Sophie Tucker, the famous songstress, "last of the red hot mamas," may have said it best... "Keep breathing!" That's the heart of a wellness program: keeping what you've got and keeping it strong.
Wellness means keeping everything you were born with working, strong and efficient. A wellness program is designed around healthy eating, good exercise and knowledge about your own body. And it is part of preventive medicine, so curative medicine can be minimized.
Plan Your Workout
Step 1
Chart your starting vitals so you can measure progress. Measure your height and weight to find your body mass index (BMI) and measure your waist. Record your blood pressure, pulse and respiratory rate at rest and after briskly walking a mile and the time your 1-mile walk takes. Assess your flexibility by measuring how close you can come to touching your toes while standing or sitting on the floor. Record a strength measurement like number of push-ups or pull-ups.
Step 2
Design your program. Begin and end your plan with your doctor's OK for exercise and progress rates toward your targets. Mayo Clinic recommends vigorous, aerobic exercise for 150 minutes each week, or 300 minutes at moderate levels.
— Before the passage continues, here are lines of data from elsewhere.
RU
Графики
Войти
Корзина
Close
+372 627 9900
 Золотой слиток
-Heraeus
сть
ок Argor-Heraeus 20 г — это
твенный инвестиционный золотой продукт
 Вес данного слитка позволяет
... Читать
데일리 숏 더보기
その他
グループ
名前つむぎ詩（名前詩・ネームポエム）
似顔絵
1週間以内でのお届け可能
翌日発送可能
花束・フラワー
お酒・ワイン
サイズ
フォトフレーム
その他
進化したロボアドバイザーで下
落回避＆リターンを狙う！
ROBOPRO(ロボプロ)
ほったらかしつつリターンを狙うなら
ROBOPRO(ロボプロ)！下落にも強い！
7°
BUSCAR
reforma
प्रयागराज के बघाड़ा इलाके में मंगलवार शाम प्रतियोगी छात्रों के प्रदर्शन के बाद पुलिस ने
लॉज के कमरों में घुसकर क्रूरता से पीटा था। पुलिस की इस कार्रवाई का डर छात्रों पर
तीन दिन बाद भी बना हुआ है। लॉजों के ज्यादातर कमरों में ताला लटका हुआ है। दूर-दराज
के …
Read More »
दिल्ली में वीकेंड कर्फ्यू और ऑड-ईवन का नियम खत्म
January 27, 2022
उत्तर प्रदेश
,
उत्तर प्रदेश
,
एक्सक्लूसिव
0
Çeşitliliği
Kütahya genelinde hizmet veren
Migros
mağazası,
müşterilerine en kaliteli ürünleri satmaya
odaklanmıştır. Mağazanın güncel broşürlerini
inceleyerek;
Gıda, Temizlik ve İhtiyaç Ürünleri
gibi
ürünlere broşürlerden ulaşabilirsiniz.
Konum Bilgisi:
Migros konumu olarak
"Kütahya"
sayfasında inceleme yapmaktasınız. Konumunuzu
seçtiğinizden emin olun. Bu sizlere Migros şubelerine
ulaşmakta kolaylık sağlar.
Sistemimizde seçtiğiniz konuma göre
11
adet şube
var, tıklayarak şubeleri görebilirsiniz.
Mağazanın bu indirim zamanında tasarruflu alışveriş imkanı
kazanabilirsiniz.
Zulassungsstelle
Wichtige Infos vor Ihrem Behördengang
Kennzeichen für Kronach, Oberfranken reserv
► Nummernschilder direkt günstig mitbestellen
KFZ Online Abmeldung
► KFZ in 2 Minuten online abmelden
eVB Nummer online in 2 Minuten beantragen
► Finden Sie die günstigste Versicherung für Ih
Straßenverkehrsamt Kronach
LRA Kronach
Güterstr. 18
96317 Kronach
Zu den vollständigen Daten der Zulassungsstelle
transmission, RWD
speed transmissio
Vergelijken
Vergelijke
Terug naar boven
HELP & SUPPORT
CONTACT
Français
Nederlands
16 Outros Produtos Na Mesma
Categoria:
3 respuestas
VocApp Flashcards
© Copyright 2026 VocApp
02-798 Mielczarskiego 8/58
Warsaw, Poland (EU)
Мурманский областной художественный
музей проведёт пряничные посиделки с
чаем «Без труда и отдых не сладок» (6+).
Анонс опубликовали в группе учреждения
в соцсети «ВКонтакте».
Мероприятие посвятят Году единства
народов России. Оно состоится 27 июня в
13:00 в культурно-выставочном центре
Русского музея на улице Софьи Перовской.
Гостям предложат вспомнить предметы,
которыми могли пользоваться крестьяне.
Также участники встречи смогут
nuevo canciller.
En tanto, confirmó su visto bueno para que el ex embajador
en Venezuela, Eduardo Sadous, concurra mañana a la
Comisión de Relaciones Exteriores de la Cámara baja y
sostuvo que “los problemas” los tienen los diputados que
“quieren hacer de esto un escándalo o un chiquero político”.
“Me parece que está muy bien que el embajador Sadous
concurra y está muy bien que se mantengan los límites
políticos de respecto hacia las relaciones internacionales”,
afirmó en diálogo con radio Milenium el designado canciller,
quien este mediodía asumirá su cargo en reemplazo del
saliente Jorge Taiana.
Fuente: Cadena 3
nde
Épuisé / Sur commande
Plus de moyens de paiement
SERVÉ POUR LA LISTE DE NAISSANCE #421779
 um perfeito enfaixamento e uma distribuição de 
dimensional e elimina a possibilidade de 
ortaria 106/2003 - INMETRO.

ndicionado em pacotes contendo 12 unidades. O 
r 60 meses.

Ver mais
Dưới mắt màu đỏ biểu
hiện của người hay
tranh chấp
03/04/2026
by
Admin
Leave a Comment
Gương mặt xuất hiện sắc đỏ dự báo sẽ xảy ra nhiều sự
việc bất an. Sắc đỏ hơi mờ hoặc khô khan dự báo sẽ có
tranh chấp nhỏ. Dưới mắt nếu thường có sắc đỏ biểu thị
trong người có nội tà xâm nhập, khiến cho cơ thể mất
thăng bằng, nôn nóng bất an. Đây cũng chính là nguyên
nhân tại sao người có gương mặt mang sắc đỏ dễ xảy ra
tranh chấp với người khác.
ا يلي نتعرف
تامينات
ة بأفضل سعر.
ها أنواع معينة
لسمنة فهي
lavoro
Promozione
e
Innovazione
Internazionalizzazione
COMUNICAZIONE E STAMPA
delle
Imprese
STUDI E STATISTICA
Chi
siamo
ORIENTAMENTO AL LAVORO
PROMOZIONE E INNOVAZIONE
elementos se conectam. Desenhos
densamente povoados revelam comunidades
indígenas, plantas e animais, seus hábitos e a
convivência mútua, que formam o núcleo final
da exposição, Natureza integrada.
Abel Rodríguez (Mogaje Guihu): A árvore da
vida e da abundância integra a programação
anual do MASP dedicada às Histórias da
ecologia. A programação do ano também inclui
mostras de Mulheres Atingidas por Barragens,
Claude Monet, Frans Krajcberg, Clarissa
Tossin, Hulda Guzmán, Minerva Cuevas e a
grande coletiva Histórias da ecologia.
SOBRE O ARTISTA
Build up slowly toward your time or distance goals, whether you walk, run, bike, swim or trample on a treadmill. Plan a diet to support your program. Reaching the right weight is a natural result of a good wellness program.
Step 3
Assemble your tools. Keep your workout enjoyable, safe and affordable. Running and walking require the right footwear. Ride a bicycle with high and low gear ranges, good brakes and safe tires. Test indoor equipment like treadmills, weights or stationary cycles before buying. Purchase used to save on costs.
Work Your Plan
Step 1
Start gradually. Listen to your body's responses; don't work to exhaustion. Increase exercise to 1/2 to 1 hour a day, four to six days a week as your stamina improves. Stay hydrated to replace water loss. Always begin with stretching and light warm-up, and cool down gradually afterward. Exercise, along with 7 to 8 hours of sleep, restores your body after exercise and helps your mind cope with daily stresses.
Step 2
Count your steps. Wellness isn't only a diet and exercise program, but everyday healthy activity. Experts at the Walking Site say an adult should clock in 10,000 steps a day. Carry a simple, inexpensive pedometer on your belt or in your pocket so you can record your steps each day in your exercise log.
Step 3
Record your workout routine, walking times and distances every day. Measure and record those vitals at least weekly and celebrate every step forward.
Tips and Warnings
- Many good software programs can help design and record wellness plans, but beware those that promote food or exercise products as panaceas or expensive ongoing purchases. Hydrate. Drink at least eight 8-oz. glasses of water (not coffee, juice, soda) a day.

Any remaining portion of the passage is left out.